Summing $\mu(n)$: a better elementary algorithm

Joint with Lola Thompson.

Consider either of two related problems: determining the precise
number $\pi(x)$ of prime numbers $p\leq x$, and computing the Mertens
function $M(x) = \sum_{n\leq x} \mu(n)$, where $\mu$ is the Möbius function.

The two best algorithms known are the following:

An analytic algorithm (Lagarias-Odlyzko, 1987), with computations
based  on integrals of $\zeta(s)$; its running time is $O(x^{1/2+\epsilon})$.
A more elementary algorithm (Meissel-Lehmer, 1959 and Lagarias-Miller-Odlyzko,
1985; refined by Del\'eglise-Rivat, 1996), with running time about $O(x^{2/3})$.

The analytic algorithm had to wait for almost 30 years to receive its first
rigorous, unconditional implementation (Platt), which concerns only the
computation of $\pi(x)$. Moreover, in the range explored to date ($x\leq 10^{24}$),
the elementary algorithm is faster in practice.
Implementing the analytic algorithm for computing $\sum_{n\leq x} \mu(n)$ is
likely to be at least as technically difficult as for $\pi(x)$.

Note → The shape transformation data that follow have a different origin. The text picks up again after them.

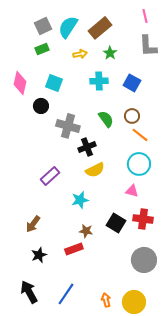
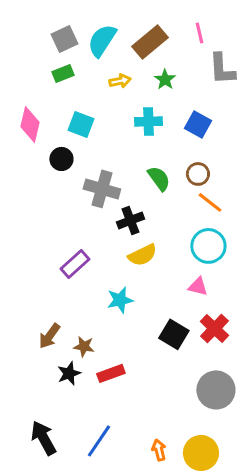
pink line: (145, 16) -> (199, 33), moved
red cross: (143, 219) -> (214, 328), turned 36
brown star: (86, 231) -> (84, 346), moved
black star: (39, 255) -> (69, 373), moved

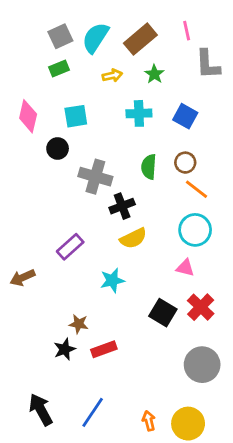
cyan square: (81, 124) -> (76, 116), turned -30
green semicircle: (159, 178) -> (149, 167), turned -140
brown arrow: (49, 336) -> (22, 278), moved, turned 30

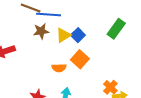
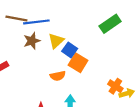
green rectangle: (116, 29) -> (110, 24), turned 30
blue square: (78, 35) -> (70, 50), moved

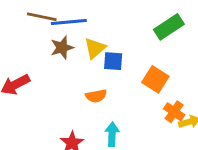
blue square: (70, 50) -> (113, 61), turned -32
orange square: (78, 63) -> (155, 79), moved

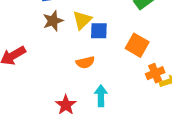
orange cross: (174, 112) -> (155, 73), turned 36

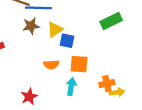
orange square: (137, 45) -> (79, 64), moved, turned -36
cyan arrow: (101, 96) -> (71, 86), moved

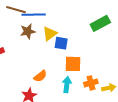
orange semicircle: (51, 65) -> (40, 76), moved, turned -32
orange cross: (107, 84) -> (91, 83), moved

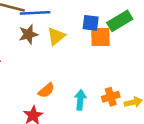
blue square: (61, 43) -> (91, 23), moved
orange square: (73, 64) -> (100, 37), moved

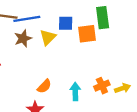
green rectangle: (120, 21) -> (103, 18), turned -60
blue square: (91, 23) -> (66, 23), moved

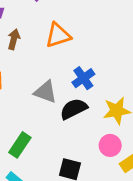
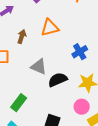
brown arrow: (14, 39) -> (22, 37), moved
blue cross: (83, 78) -> (80, 52), moved

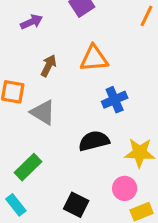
blue cross: (80, 52) -> (115, 100), moved
gray triangle: (39, 67) -> (43, 112), moved

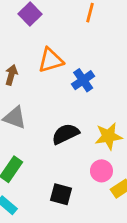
blue cross: (115, 100) -> (83, 80), moved

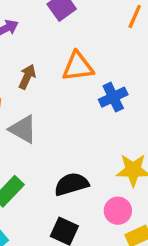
black semicircle: (65, 134) -> (71, 184), moved

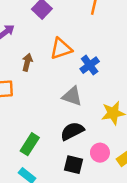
gray triangle: (23, 129) -> (72, 96), moved
pink circle: (118, 211) -> (100, 153), moved

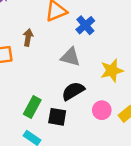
brown arrow: (27, 62) -> (28, 37), moved
black square: (73, 165) -> (57, 117), moved

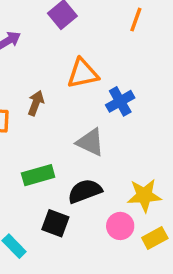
yellow star: (112, 70) -> (144, 195), moved
green rectangle: (32, 107) -> (38, 175), moved, turned 35

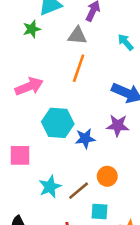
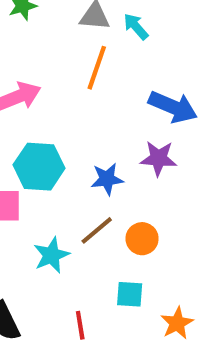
cyan arrow: (125, 42) -> (136, 27), moved
cyan hexagon: (58, 123) -> (39, 167), moved
brown line: (79, 191) -> (97, 230), moved

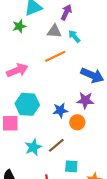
orange line: (97, 68) -> (55, 56), turned 45
brown line: (97, 230) -> (56, 145), moved
orange circle: (142, 239) -> (77, 122), moved

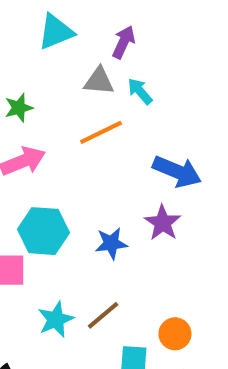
green star: (19, 26) -> (19, 108), moved
purple star: (85, 100) -> (163, 223), turned 30
orange circle: (77, 122) -> (175, 334), moved

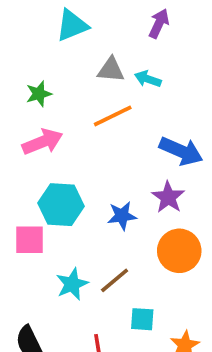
purple arrow: (124, 42) -> (159, 24), moved
cyan arrow: (140, 91) -> (148, 79), turned -30
orange circle: (175, 334) -> (179, 251), moved, size x1.5

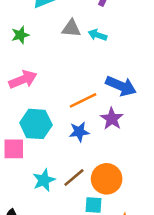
green star: (39, 94) -> (20, 35), moved
orange line: (113, 116) -> (83, 100), moved
orange circle: (179, 251) -> (107, 179), moved

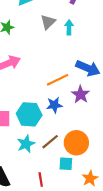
gray triangle: (71, 28) -> (48, 22), turned -49
cyan arrow: (97, 35) -> (69, 27), turned 72
cyan hexagon: (36, 124) -> (29, 114), moved

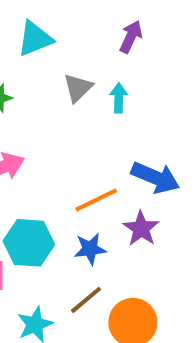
cyan hexagon: (29, 114) -> (29, 243), moved
brown line: (50, 142) -> (86, 300), moved

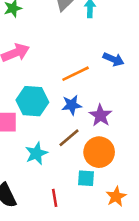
blue arrow: (155, 177) -> (113, 59), size x0.7
purple star: (141, 229) -> (100, 115), moved

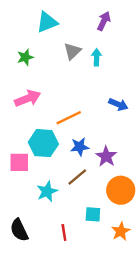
orange line: (76, 74) -> (69, 118), moved
orange circle: (99, 152) -> (121, 190), moved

We present a new elementary algorithm with running time about $O(x^{3/5})$
for computing $M(x) = \sum_{n\leq x} \mu(n)$. The algorithm should be
adaptable to computing $\pi(x)$ and other related problems.
The main idea is to use linear approximations to the function
$(x,y) \mapsto N/x y$ together with Diophantine approximation.